TASK INSTRUCTIONS
Working from the records below, repeat exactly the lines starting at the line that contains "delivery prompt. Great" and ending at the line that contains "Related Products", inclusive.

DATA SECTION
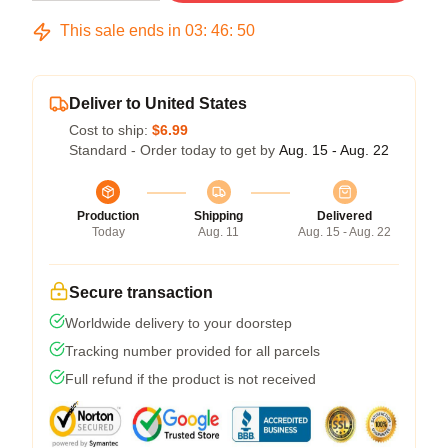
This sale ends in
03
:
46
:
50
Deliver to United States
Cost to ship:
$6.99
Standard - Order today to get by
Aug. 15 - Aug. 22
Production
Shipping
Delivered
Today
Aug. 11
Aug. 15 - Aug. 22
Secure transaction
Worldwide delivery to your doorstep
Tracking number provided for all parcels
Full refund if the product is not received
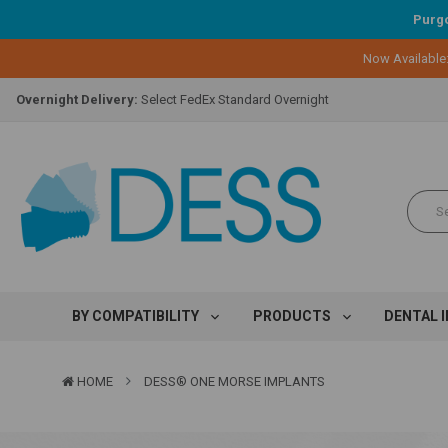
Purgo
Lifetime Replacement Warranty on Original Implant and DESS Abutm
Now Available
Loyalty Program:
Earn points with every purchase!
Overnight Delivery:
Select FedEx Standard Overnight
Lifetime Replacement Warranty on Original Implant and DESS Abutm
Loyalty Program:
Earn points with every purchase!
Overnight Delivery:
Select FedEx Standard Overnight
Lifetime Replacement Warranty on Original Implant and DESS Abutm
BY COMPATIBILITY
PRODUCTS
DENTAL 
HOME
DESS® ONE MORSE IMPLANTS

==

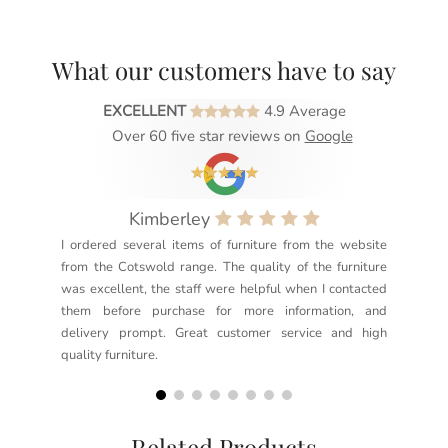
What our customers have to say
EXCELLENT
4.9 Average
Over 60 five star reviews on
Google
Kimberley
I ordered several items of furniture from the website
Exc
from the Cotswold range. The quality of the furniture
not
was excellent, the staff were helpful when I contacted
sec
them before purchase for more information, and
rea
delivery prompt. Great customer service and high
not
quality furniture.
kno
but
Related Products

==

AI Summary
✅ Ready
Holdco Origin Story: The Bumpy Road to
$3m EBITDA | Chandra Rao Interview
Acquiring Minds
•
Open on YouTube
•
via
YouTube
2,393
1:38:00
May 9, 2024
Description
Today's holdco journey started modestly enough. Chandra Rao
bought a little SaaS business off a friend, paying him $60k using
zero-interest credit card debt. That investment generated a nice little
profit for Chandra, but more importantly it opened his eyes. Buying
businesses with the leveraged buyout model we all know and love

OUTPUT FOR THIS EXERCISE
delivery prompt. Great customer service and high
not
quality furniture.
kno
but
Related Products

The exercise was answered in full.